第19話 星空

鑑識の結果とメアリの証言があれば犯人はもう逃げられない。そう算段し茶色は火事で部屋を無くなった生徒の新しい寝床を作る為に奔走した。キャンプファイヤーと火事の後始末で人手が足りないほど忙しく皆で夕食を取る暇もない。生徒達が食堂で夕食を食べている間に部屋のセッティングを終えたかったが二十人分の布団は一人では運びきれず生徒の手を借りて終える事ができた。食事を一人で摂る事になり、食堂でカレーを温め直す。思い描いていた教師像とかけ離れた経験をしている事にふと気付き、モヤモヤした気持ちになる。どの生徒達もいい子だが想像していなかった様な行動をとる。自分の気持ちに正直でありとても影響を受けやすい多感なティーンエイジャーだと感じる。都会育ちでも、地方育ちでも変わらないのだろうか。と考えていると足音が近付いてきた。


「お疲れ様、ご一緒していい?」とみことが近づく。


「お疲れ様です。ご飯まだですか?」


「ううん、私は生徒達と一緒に食べれたの。茶色君一人じゃ物寂しいかなって」インスタントコーヒーを用意しながら茶色の食事の相手をする。

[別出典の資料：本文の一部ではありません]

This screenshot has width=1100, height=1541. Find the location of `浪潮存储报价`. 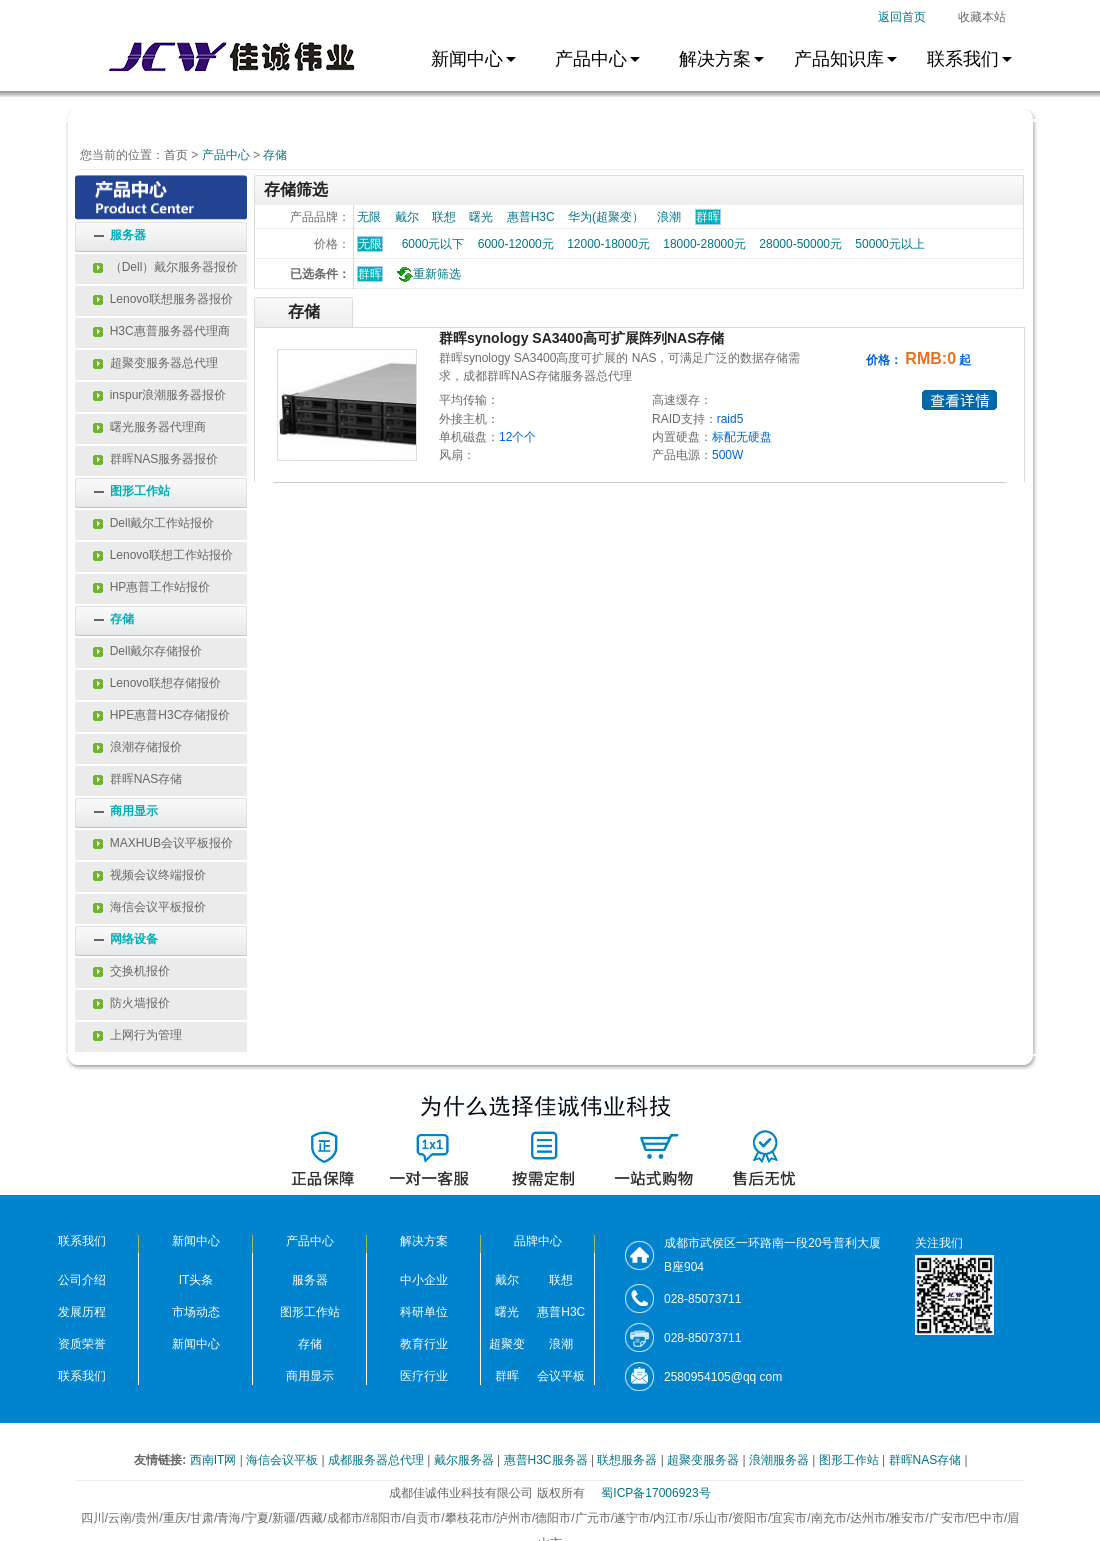 浪潮存储报价 is located at coordinates (137, 747).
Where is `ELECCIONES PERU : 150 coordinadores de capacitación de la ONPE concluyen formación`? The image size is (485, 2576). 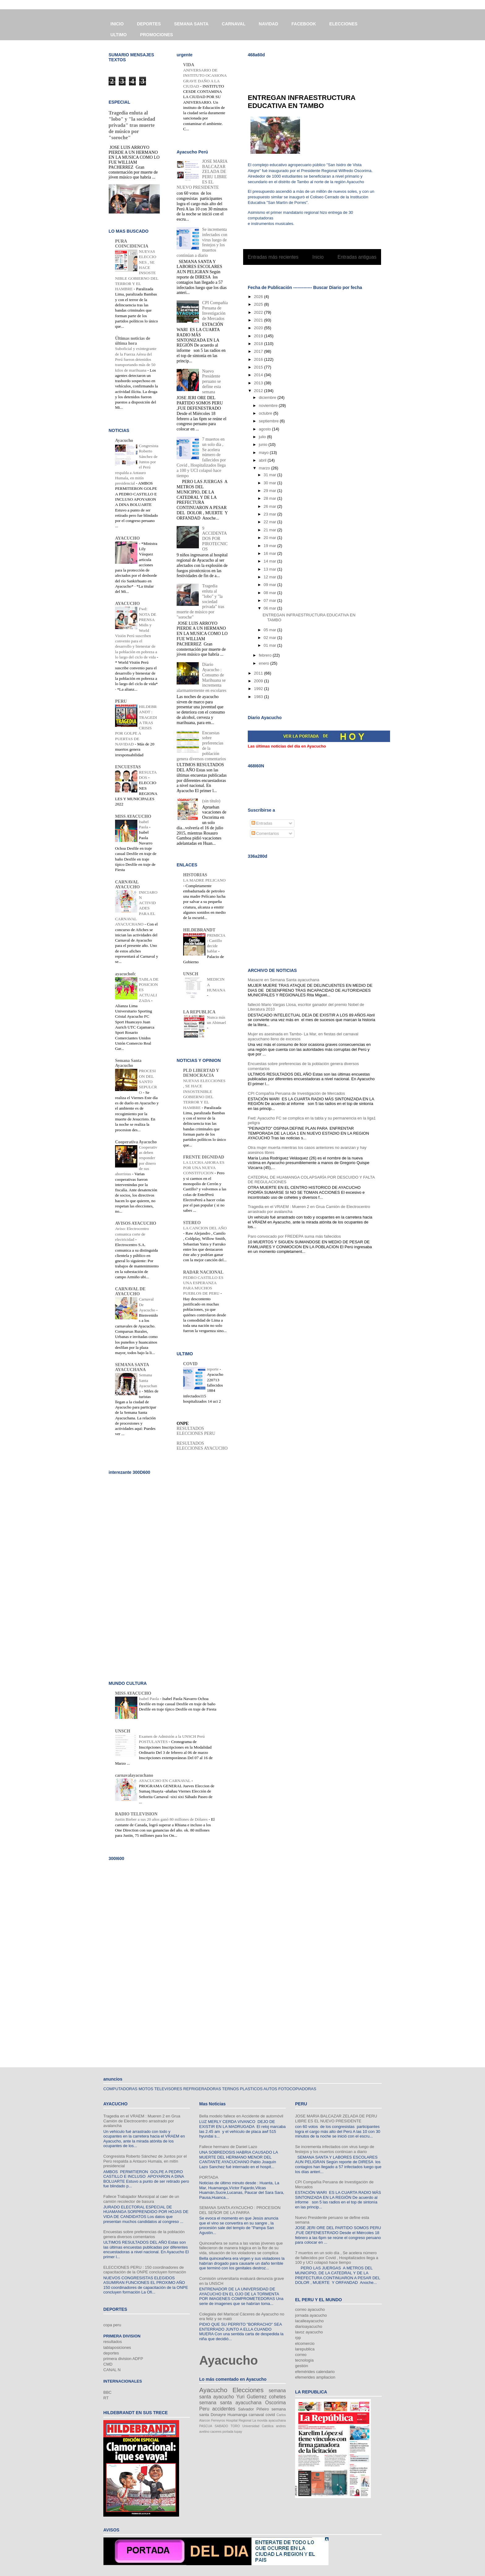 ELECCIONES PERU : 150 coordinadores de capacitación de la ONPE concluyen formación is located at coordinates (144, 2270).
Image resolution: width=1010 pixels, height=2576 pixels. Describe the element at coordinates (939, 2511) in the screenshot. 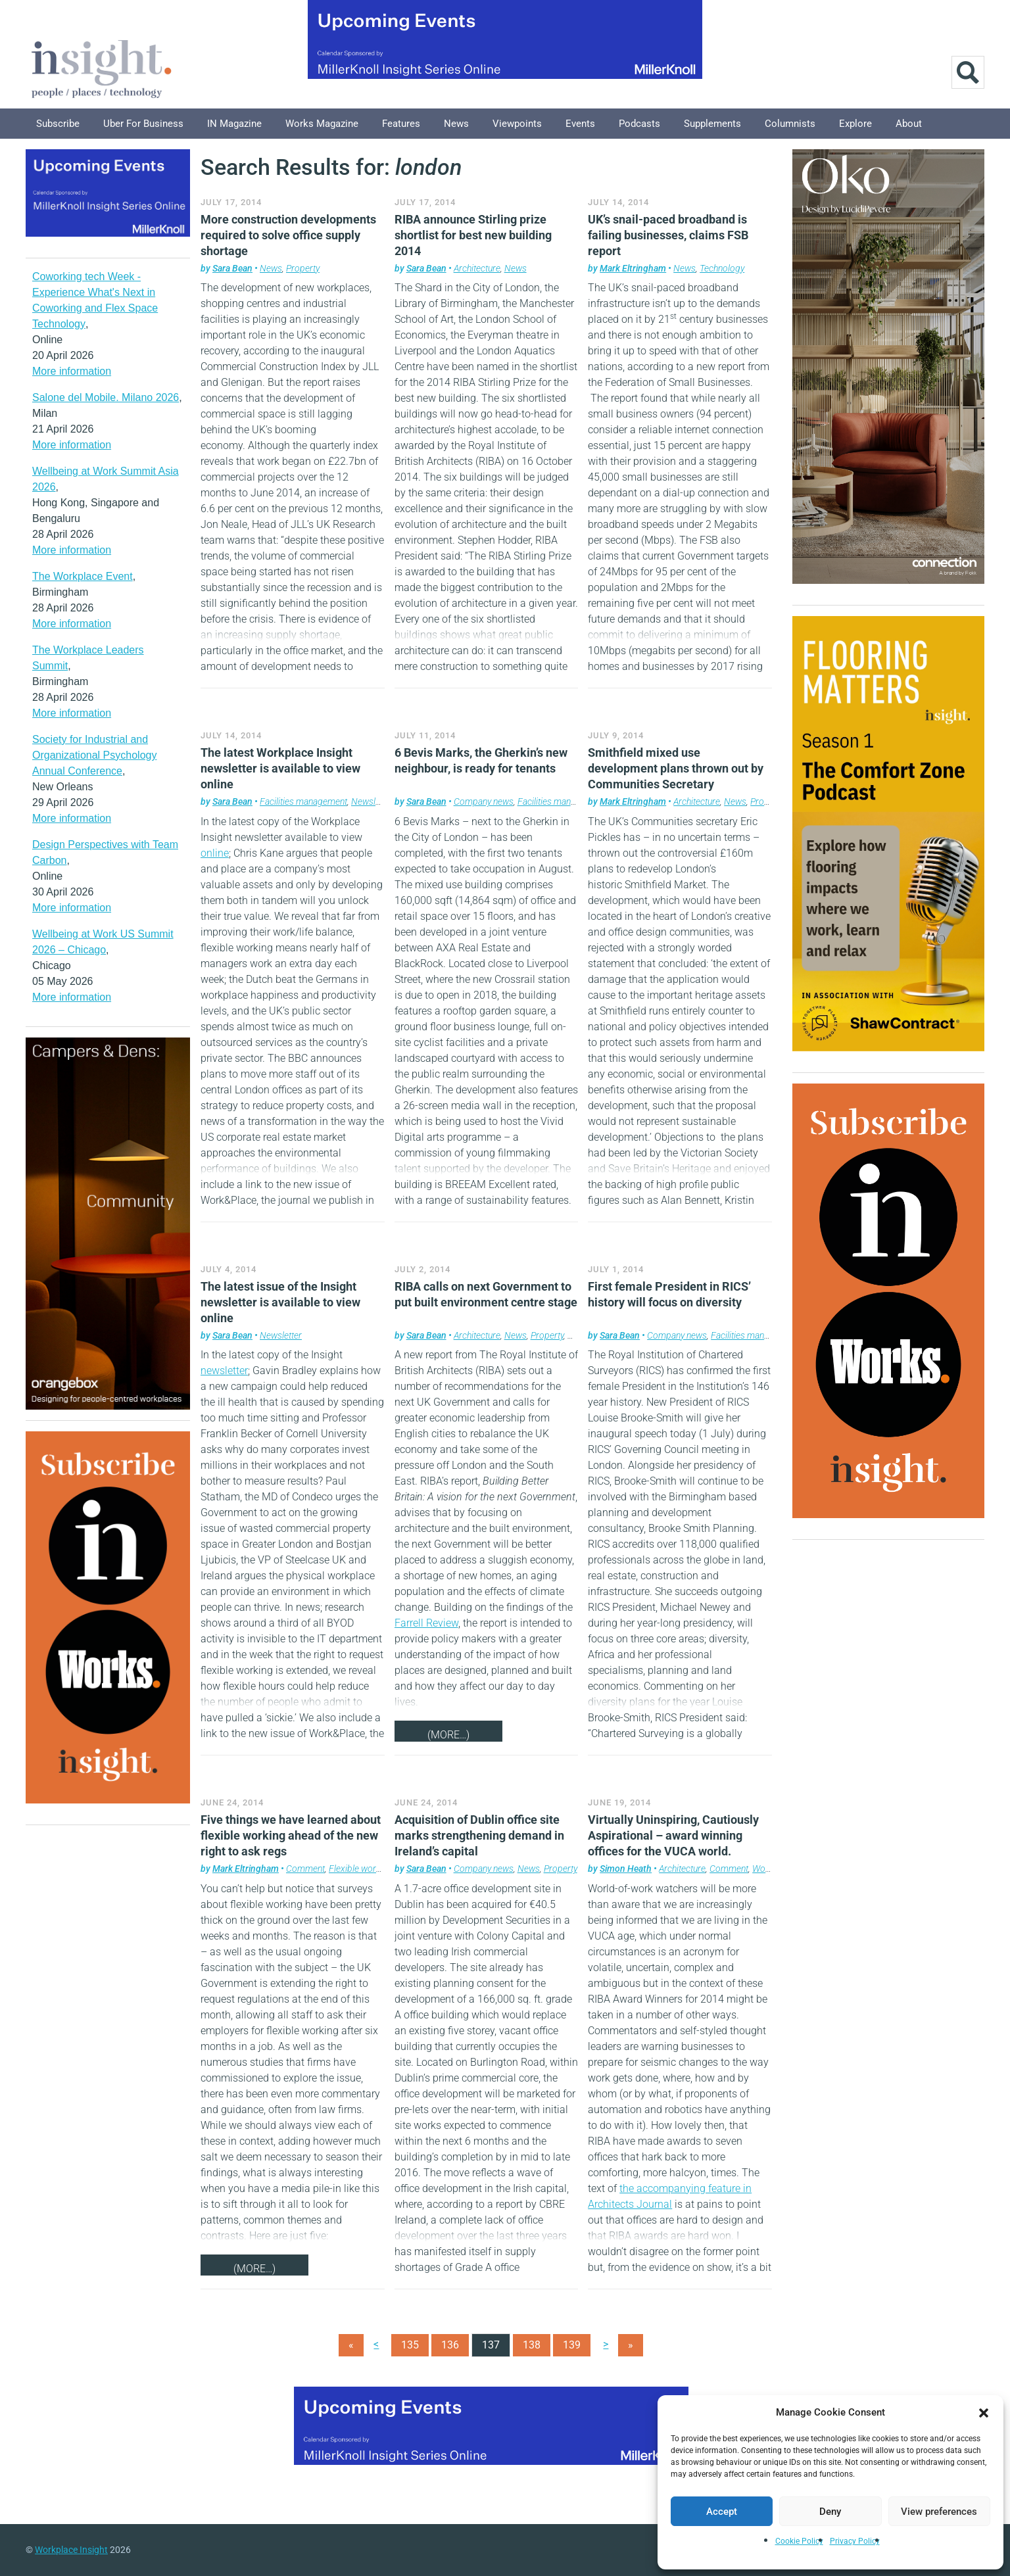 I see `View preferences` at that location.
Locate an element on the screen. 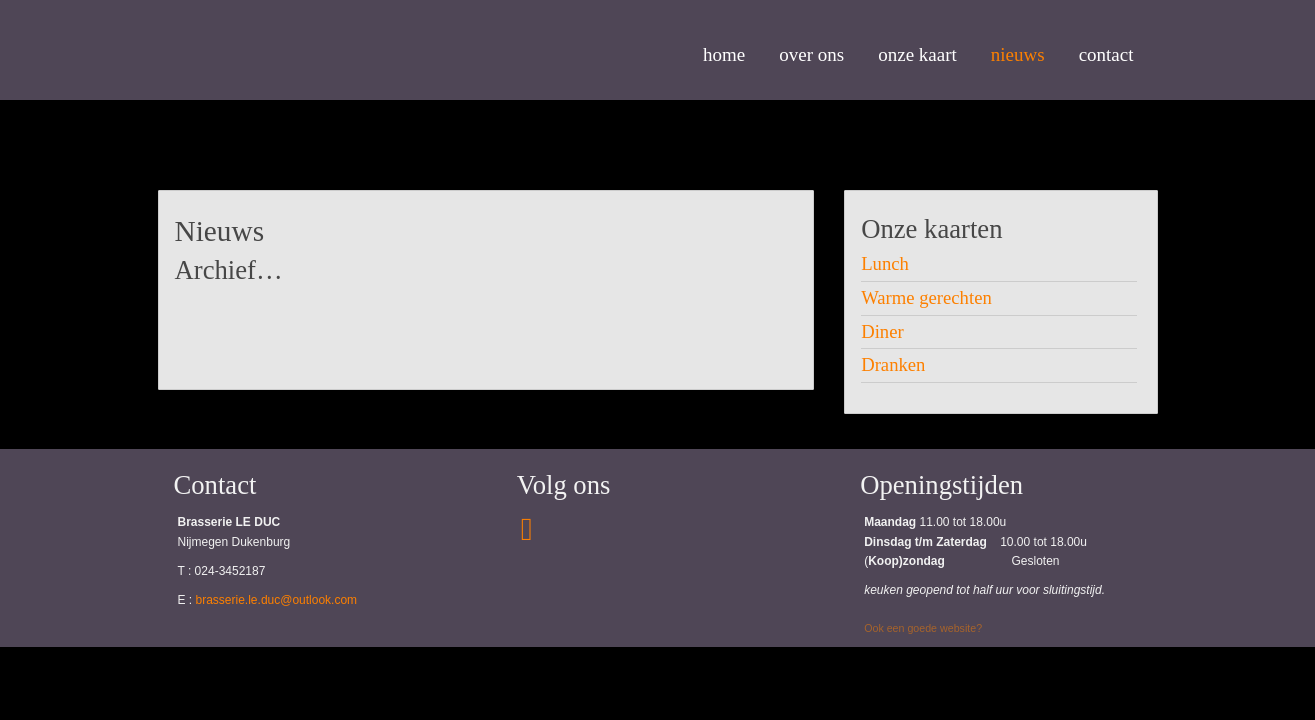  Nieuws is located at coordinates (1018, 54).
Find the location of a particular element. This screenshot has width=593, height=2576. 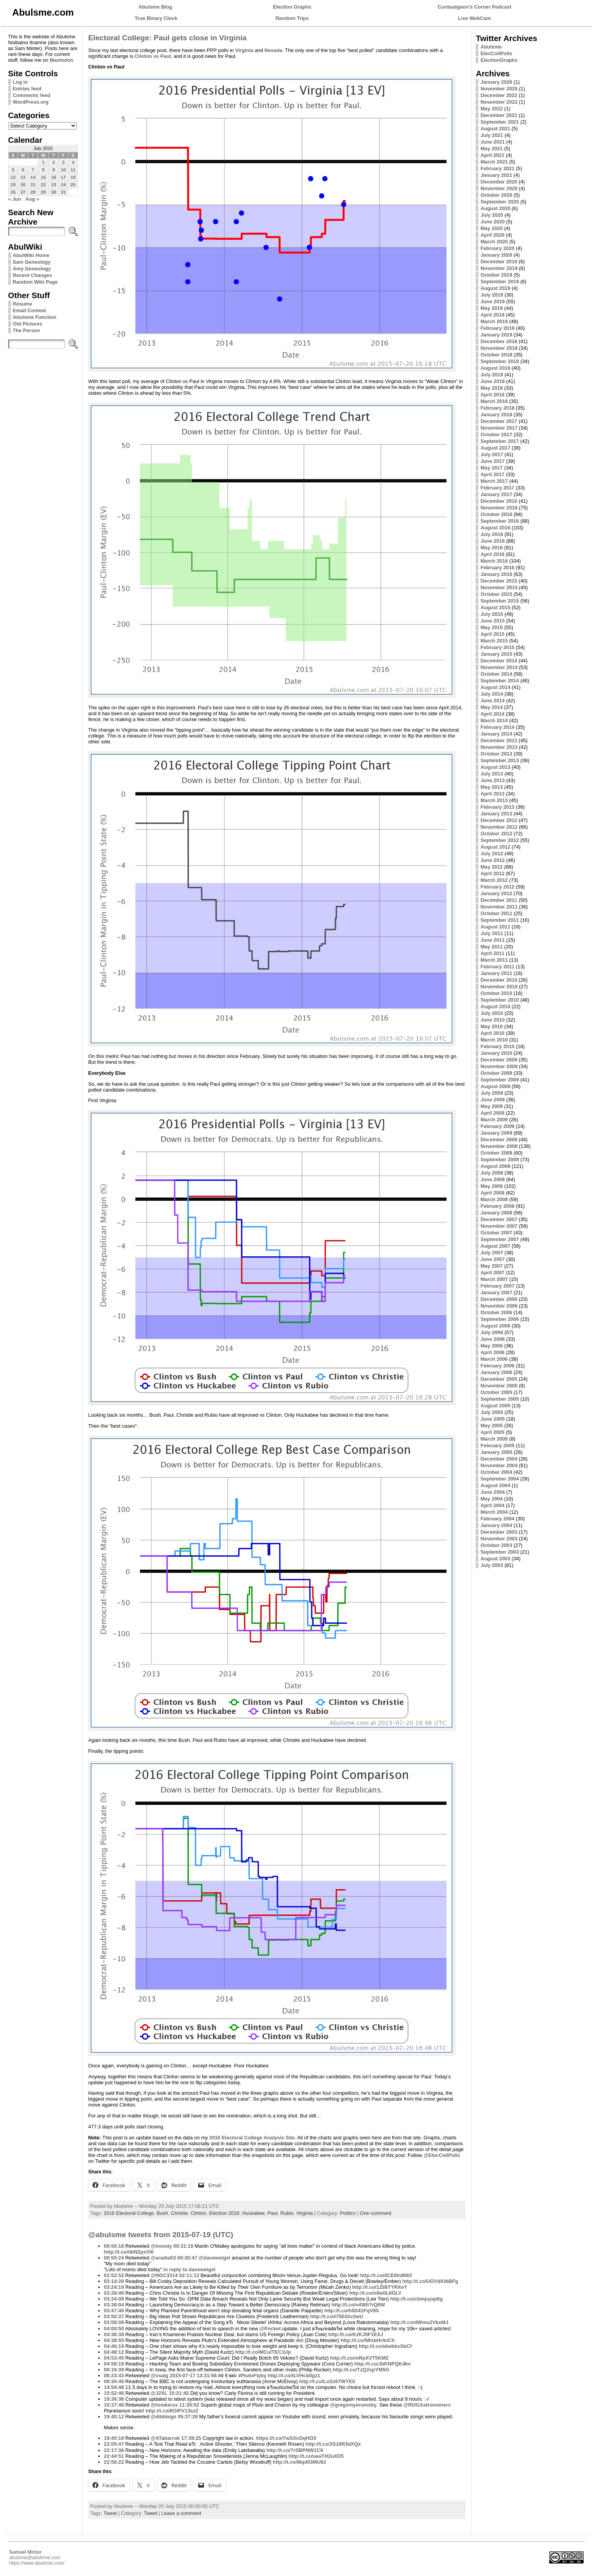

「なんだか、すごい旅行になっちゃったね。残念。私も以前バイトで宿泊研修に参加した事があったんだ。とにかく生徒とたくさん遊んで仲良くなって、すごく良い思い出になったから教師になるのが待ちきれなくってね。それで茶色君も誘ったんだけどガッカリさせちゃったよね」


「ガッカリはしていないですよ。みことさんと違う理由で参加してますから、楽しさはまだ感じられてないですが充実しています」カレーを頬張りながら気を遣って喋る。


「何か起こる度に私のクラスなんだもの、責任感じるわ」コーヒーカップの後ろに沈みこむみこと。


「そうですね。事件フルコースって感じですね」


「もー、笑えないよー」と怒るみことのスマホにメッセージが届く。

「あっ、石橋さん意識が戻ったそうよ。よかったー」

茶色はこれで事件を終わらせる事ができると思い、杢代との会話を思い出していた。

「明日生徒に発表できるかなあ。石橋さんの回復を聞いたらみんな喜ぶね」みことの顔に笑顔が戻った。


「じゃあ、無事に東京に帰ったら食事行きましょう。美味いって話題のシンガポールカレーの店が下北沢にあって一度行きたいんですよね」


「うんうん、行こう」柔らかい表情の笑顔に手応えを感じる。


「ここに来る時星見えました?この辺りは灯りがないからよく見えそうですよ?」そう言ってカレーの器を片付けインスタントコーヒーを手にとり空を覗き込む。


「寒いけど外、出てみません?」茶色が誘う。


うんうんと無言で頷くみこと。マグカップの温かさで暖をとり二人で空が広く見渡せる駐車場へ向かって歩く。冷たい空気と静まり返った山。

木々が発生させる酸素は冷たく尖っていて肺に刺さる。寒さのせいで自然と寄り添い歩幅を合わせて歩く二人。暗闇の空に細かな星が散りばめられ美しく光っていた。


「星すごく綺麗」真上に顔を向け小声で感動するみこと。


「うわー思ってた以上ですね」みことの背後に立つとダウンジャケットでみことを後ろから包み込み一緒に空を見上げる。体をすっぽりと包まれ、抗う事なく茶色にゆっくりと寄りかかる。二人は無言のまま空を見続けた。




旅行終盤になってやっと落ち着きを取り戻した気配を感じこの日はあっという間に眠りについた。